Module Name: src
Committed By: ad
Date: Sat Sep 9 18:27:59 UTC 2023
Modified Files:
src/sys/kern: vfs_cache.c
src/sys/sys: namei.src
src/usr.bin/pmap: main.h pmap.c
Log Message:
- Shrink namecache entries to 64 bytes on 32-bit platforms and use 32-bit
key values there for speed (remains 128 bytes & 64-bits on _LP64).
- Comments.
To generate a diff of this commit:
cvs rdiff -u -r1.154 -r1.155 src/sys/kern/vfs_cache.c
cvs rdiff -u -r1.60 -r1.61 src/sys/sys/namei.src
cvs rdiff -u -r1.7 -r1.8 src/usr.bin/pmap/main.h
cvs rdiff -u -r1.57 -r1.58 src/usr.bin/pmap/pmap.c
Please note that diffs are not public domain; they are subject to the
copyright notices on the relevant files.
Modified files:
Index: src/sys/kern/vfs_cache.c
diff -u src/sys/kern/vfs_cache.c:1.154 src/sys/kern/vfs_cache.c:1.155
--- src/sys/kern/vfs_cache.c:1.154 Sat Apr 29 10:07:22 2023
+++ src/sys/kern/vfs_cache.c Sat Sep 9 18:27:59 2023
@@ -1,7 +1,7 @@
-/* $NetBSD: vfs_cache.c,v 1.154 2023/04/29 10:07:22 riastradh Exp $ */
+/* $NetBSD: vfs_cache.c,v 1.155 2023/09/09 18:27:59 ad Exp $ */
/*-
- * Copyright (c) 2008, 2019, 2020 The NetBSD Foundation, Inc.
+ * Copyright (c) 2008, 2019, 2020, 2023 The NetBSD Foundation, Inc.
* All rights reserved.
*
* This code is derived from software contributed to The NetBSD Foundation
@@ -79,10 +79,9 @@
* we are not sensible, and use a per-directory data structure to index
* names, but the cache otherwise functions the same.
*
- * The index is a red-black tree.
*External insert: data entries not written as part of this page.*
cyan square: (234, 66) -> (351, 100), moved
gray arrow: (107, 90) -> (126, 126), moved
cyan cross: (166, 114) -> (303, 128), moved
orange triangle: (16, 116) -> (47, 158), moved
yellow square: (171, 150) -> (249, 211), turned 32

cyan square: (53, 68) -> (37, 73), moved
There are no special concurrency
- * requirements placed on it, because it's per-directory and protected
- * by the namecache's per-directory locks. It should therefore not be
- * difficult to experiment with other types of index.
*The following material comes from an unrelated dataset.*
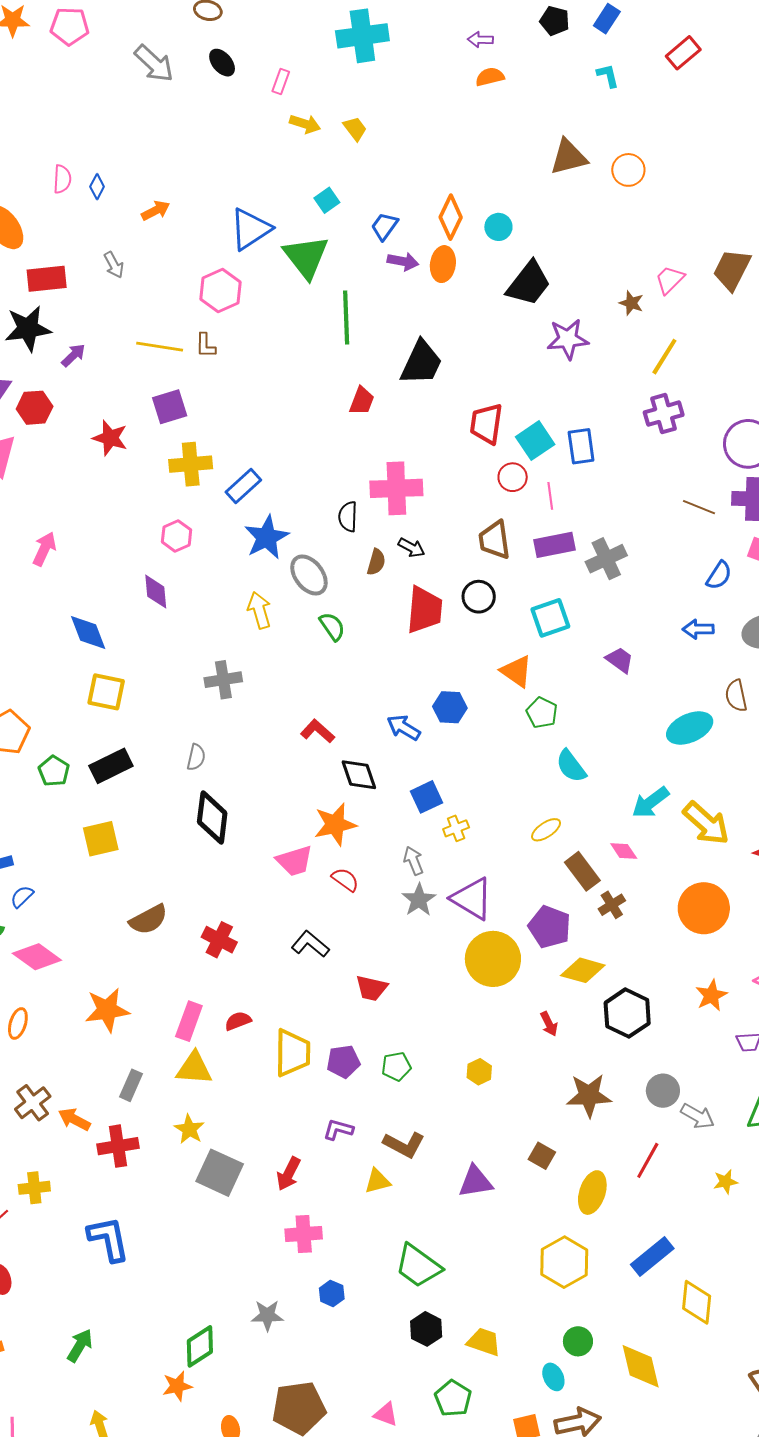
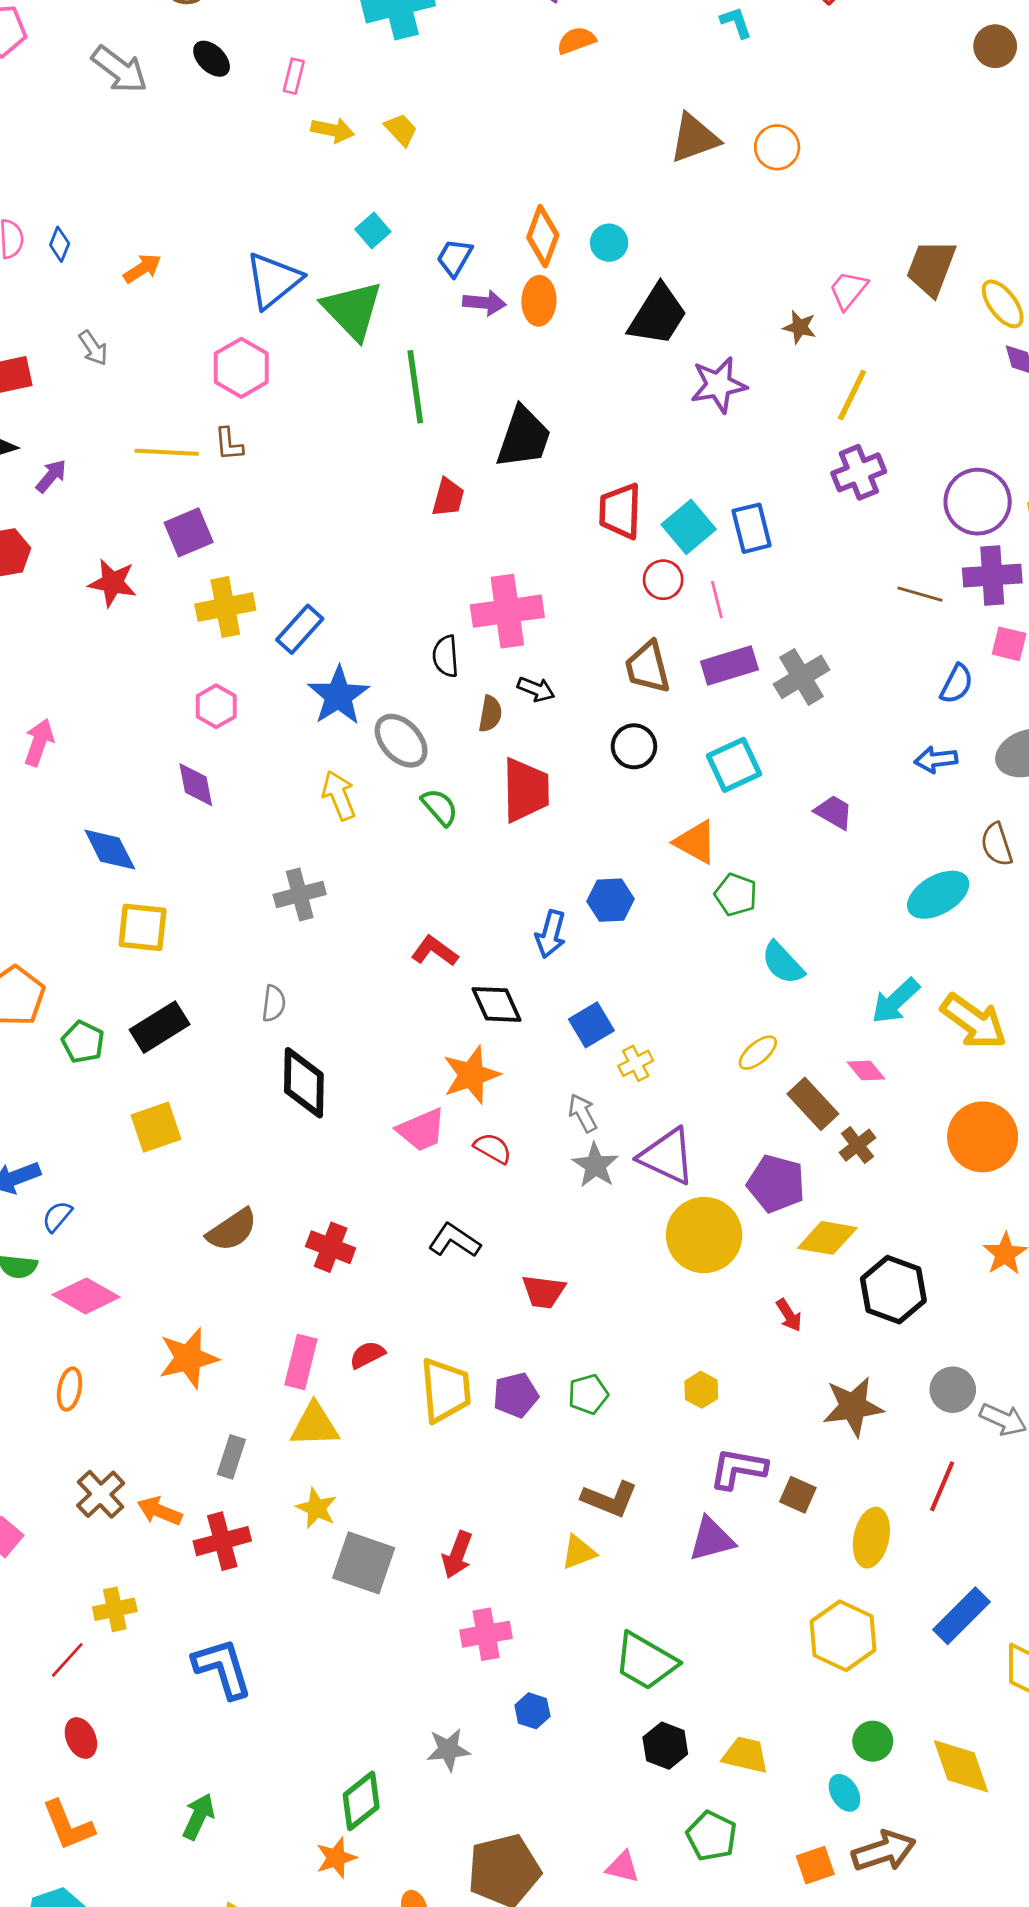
red trapezoid: (424, 610) -> (526, 790), moved
blue arrow: (404, 728) -> (551, 934), turned -100
purple L-shape: (338, 1130) -> (738, 1469), moved, size x1.4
+ * The index is a red-black tree. It should not be difficult to
+ * experiment with other types of index, however note that a tree
+ * can trivially be made to support lockless lookup.
*
* Each cached name is stored in a struct namecache, along with a
* pointer to the associated vnode (nc_vp). Names longer than a
@@ -91,6 +90,19 @@
* in struct namecache. If it is a "negative" entry, (i.e. for a name
* that is known NOT to exist) the vnode pointer will be NULL.
*
+ * In practice this implementation is not any slower than the hash
+ * table that preceeded it and in some cases it significantly
+ * outperforms the hash table. Some reasons why this might be:
+ *
+ * - natural partitioning provided by the file system structure, which
+ * the prior implementation discarded (global hash table).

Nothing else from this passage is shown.